A Boston silversmith, Brigden kept detailed accounts of all of his personal expenses like food, alcohol, furniture and clothing. As I examined Brigden’s receipts for clothing, I noticed that he paid to repair almost just as many clothes as he purchased.
This got me thinking — we simply don’t do this anymore. Today, we’re more likely to throw away a sweater with a hole in it rather than mend it, or toss a pair of shoes that have a worn sole.
With the dragging economy and another winter on its way, perhaps you can save some money this season by repairing and upgrading clothes you already own rather than rushing out to spend more money on clothes you probably don’t need. We don’t live in 18th century Boston, but that doesn’t mean we can’t take some fashion advice from our forefathers.
A trip to the tailor, for many men, has fallen to the wayside. I think too many see taking something to the tailor as a hassle or simply unnecessary.

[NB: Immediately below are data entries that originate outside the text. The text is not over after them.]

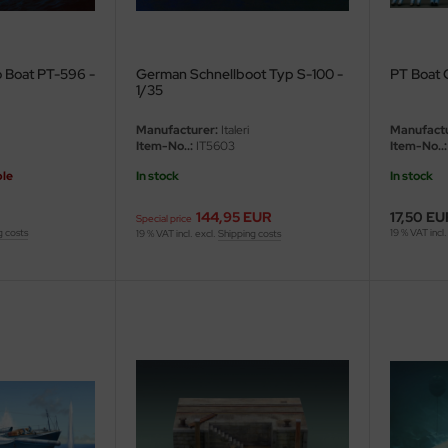
 Boat PT-596 -
German Schnellboot Typ S-100 -
PT Boat 
1/35
Manufacturer:
Italeri
Manufactu
Item-No..:
IT5603
Item-No..:
ble
In stock
In stock
144,95 EUR
17,50 EU
Special price
g costs
19 % VAT incl.
19 % VAT incl. excl.
Shipping costs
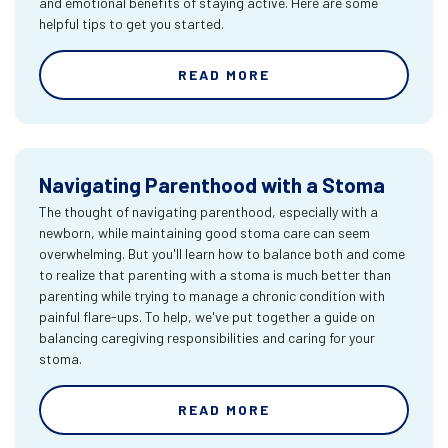
and emotional benefits of staying active. Here are some
helpful tips to get you started.
READ MORE
Navigating Parenthood with a Stoma
The thought of navigating parenthood, especially with a
newborn, while maintaining good stoma care can seem
overwhelming. But you'll learn how to balance both and come
to realize that parenting with a stoma is much better than
parenting while trying to manage a chronic condition with
painful flare-ups. To help, we've put together a guide on
balancing caregiving responsibilities and caring for your
stoma.
READ MORE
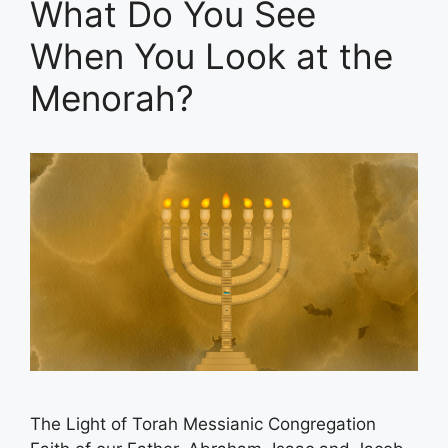
What Do You See
When You Look at the
Menorah?
The Light of Torah Messianic Congregation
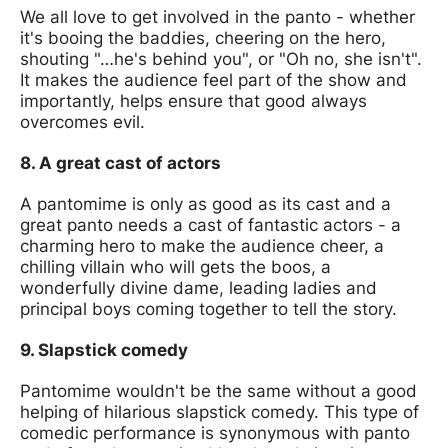
We all love to get involved in the panto - whether
it's booing the baddies, cheering on the hero,
shouting "…he's behind you", or "Oh no, she isn't".
It makes the audience feel part of the show and
importantly, helps ensure that good always
overcomes evil.
8. A great cast of actors
A pantomime is only as good as its cast and a
great panto needs a cast of fantastic actors - a
charming hero to make the audience cheer, a
chilling villain who will gets the boos, a
wonderfully divine dame, leading ladies and
principal boys coming together to tell the story.
9. Slapstick comedy
Pantomime wouldn't be the same without a good
helping of hilarious slapstick comedy. This type of
comedic performance is synonymous with panto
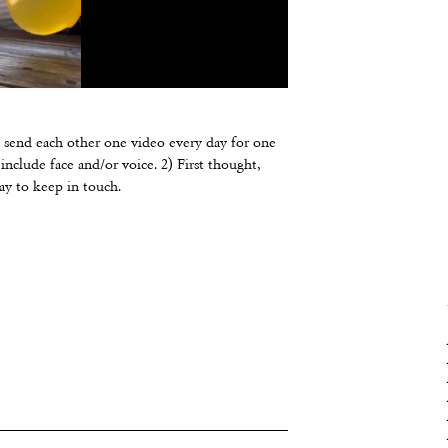
d send each other one video every day for one
nclude face and/or voice. 2) First thought,
way to keep in touch.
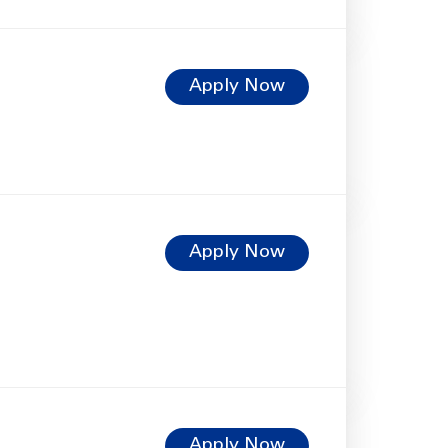
Apply Now
Apply Now
Apply Now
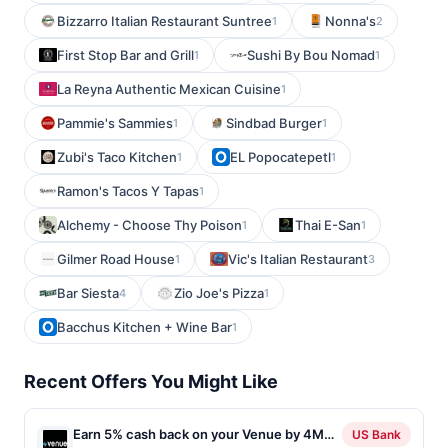
Bizzarro Italian Restaurant Suntree
Nonna's
1
2
First Stop Bar and Grill
Sushi By Bou Nomad
1
1
La Reyna Authentic Mexican Cuisine
1
Pammie's Sammies
Sindbad Burger
1
1
Zubi's Taco Kitchen
EL Popocatepetl
1
1
Ramon's Tacos Y Tapas
1
Alchemy - Choose Thy Poison
Thai E-San
1
1
Gilmer Road House
Vic's Italian Restaurant
1
3
Bar Siesta
Zio Joe's Pizza
4
1
Bacchus Kitchen + Wine Bar
1
Recent Offers You Might Like
Earn 5% cash back on your Venue by 4M
US Bank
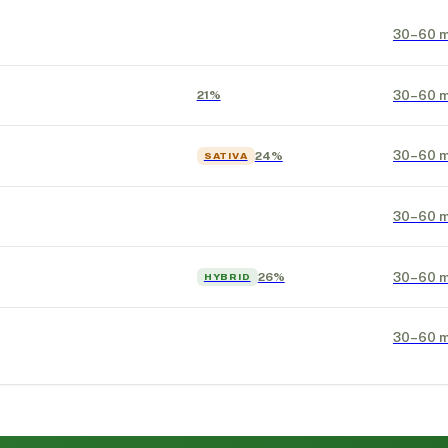
30–60 m
30–60 m
21%
30–60 m
24%
SATIVA
30–60 m
30–60 m
26%
HYBRID
30–60 m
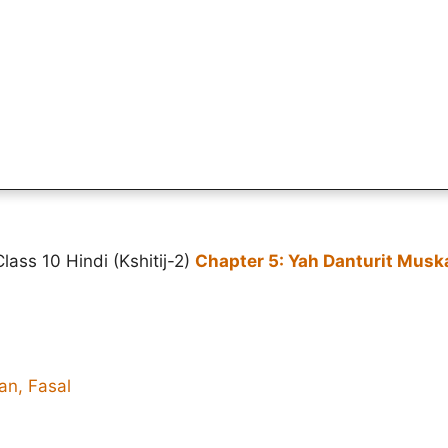
ass 10 Hindi (Kshitij-2)
Chapter 5: Yah Danturit Musk
an, Fasal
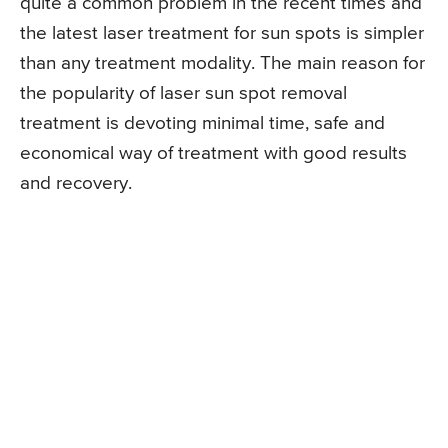
quite a common problem in the recent times and
the latest laser treatment for sun spots is simpler
than any treatment modality. The main reason for
the popularity of laser sun spot removal
treatment is devoting minimal time, safe and
economical way of treatment with good results
and recovery.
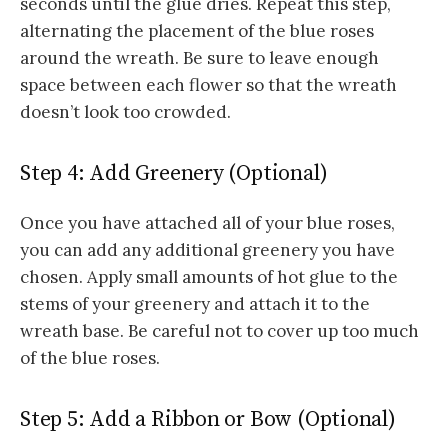
seconds until the glue dries. Repeat this step,
alternating the placement of the blue roses
around the wreath. Be sure to leave enough
space between each flower so that the wreath
doesn’t look too crowded.
Step 4: Add Greenery (Optional)
Once you have attached all of your blue roses,
you can add any additional greenery you have
chosen. Apply small amounts of hot glue to the
stems of your greenery and attach it to the
wreath base. Be careful not to cover up too much
of the blue roses.
Step 5: Add a Ribbon or Bow (Optional)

We buy a shirt or sweater that doesn’t fit right, let it sit in our closet for a few months without ever wearing it, and then donate it and buy another one.
It doesn’t have to be like this. For around $15, you can have a local Lawrence tailor take the body of that ballooning sweater in or shorten the sleeves of your droopy dress shirt.

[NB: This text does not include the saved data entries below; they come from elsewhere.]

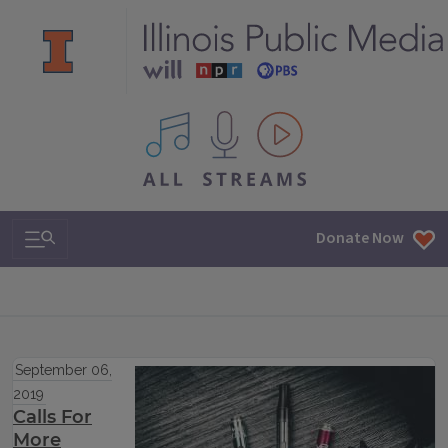
All IPM content streams
Search & Navigation
Donate Now
September 06,
2019
Calls For
More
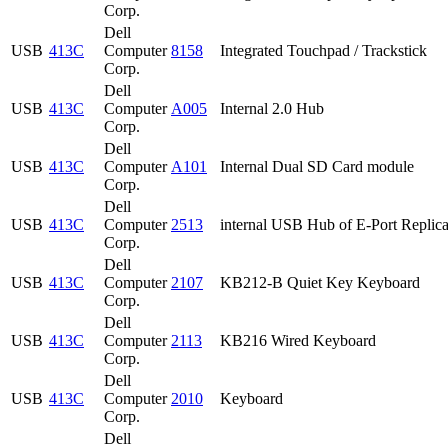
Corp.
Dell
USB
413C
Computer
8158
Integrated Touchpad / Trackstick
Corp.
Dell
USB
413C
Computer
A005
Internal 2.0 Hub
Corp.
Dell
USB
413C
Computer
A101
Internal Dual SD Card module
Corp.
Dell
USB
413C
Computer
2513
internal USB Hub of E-Port Replica
Corp.
Dell
USB
413C
Computer
2107
KB212-B Quiet Key Keyboard
Corp.
Dell
USB
413C
Computer
2113
KB216 Wired Keyboard
Corp.
Dell
USB
413C
Computer
2010
Keyboard
Corp.
Dell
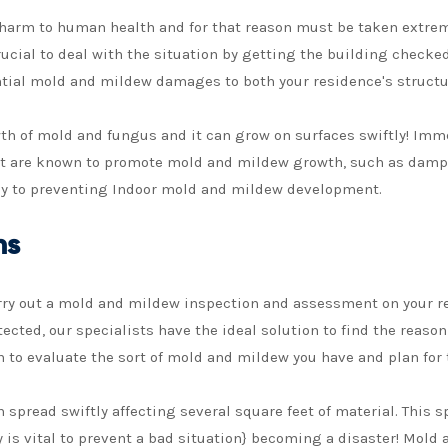
harm to human health and for that reason must be taken extreme
 crucial to deal with the situation by getting the building chec
ntial mold and mildew damages to both your residence's structu
wth of mold and fungus and it can grow on surfaces swiftly! Im
at are known to promote mold and mildew growth, such as damp c
ey to preventing Indoor mold and mildew development.
ns
arry out a mold and mildew inspection and assessment on your 
ected, our specialists have the ideal solution to find the reaso
to evaluate the sort of mold and mildew you have and plan for 
pread swiftly affecting several square feet of material. This s
ry is vital to prevent a bad situation} becoming a disaster! Mo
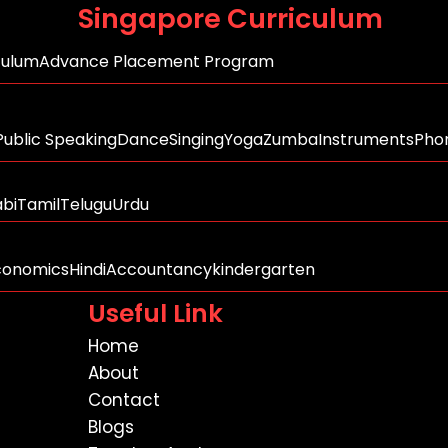
Singapore Curriculum
culum
Advance Placement Program
Public Speaking
Dance
Singing
Yoga
Zumba
Instruments
Phon
abi
Tamil
Telugu
Urdu
conomics
Hindi
Accountancy
kindergarten
Useful Link
Home
About
Contact
Blogs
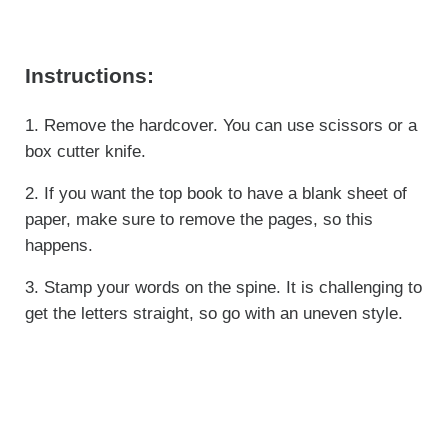
Instructions:
1. Remove the hardcover. You can use scissors or a
box cutter knife.
2. If you want the top book to have a blank sheet of
paper, make sure to remove the pages, so this
happens.
3. Stamp your words on the spine. It is challenging to
get the letters straight, so go with an uneven style.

But the magic doesn’t stop there. Many tailors also have serger machines that can patch up tattered jeans and are skilled artisans who can mend small holes in tops or bottoms. In short, a tailor should still be a go-to for anyone wanting to make the most of their clothes.
Like our friend Zachariah Brigden, you should also make the most of your local shoe repair shop. Just because the soles are wearing out on your favorite lace-ups doesn’t necessarily mean their life has come to an end. Most shoes can be quite easily resoled for a fraction of the cost of a new pair. Cobblers can also restitch and/or reglue problem areas, or even slap a leather patch over a blown-out side.
Not only will repairing your good old pair of broken-in shoes save you money but it will also help you avoid the hassle of finding another good buy.
But your smart resourcing doesn’t have to stop with tailors and cobblers. Often, you can make small repairs to your clothes yourself. A needle and some thread work just as well now as they did in the 18th century. Repairing your clothes yourself can give you a sense of pride in what you’re wearing, a feeling of possession and thrift. Even more, a patch here or there can give your clothes that personalized, worn-in look that you simply can’t purchase. If you find yourself wary to take on this task, there are hundreds of websites devoted to repairing your own garments on the Internet.
So, as the days get colder, take a hint from history and consider going to your tailor or cobbler before you go to the Gap.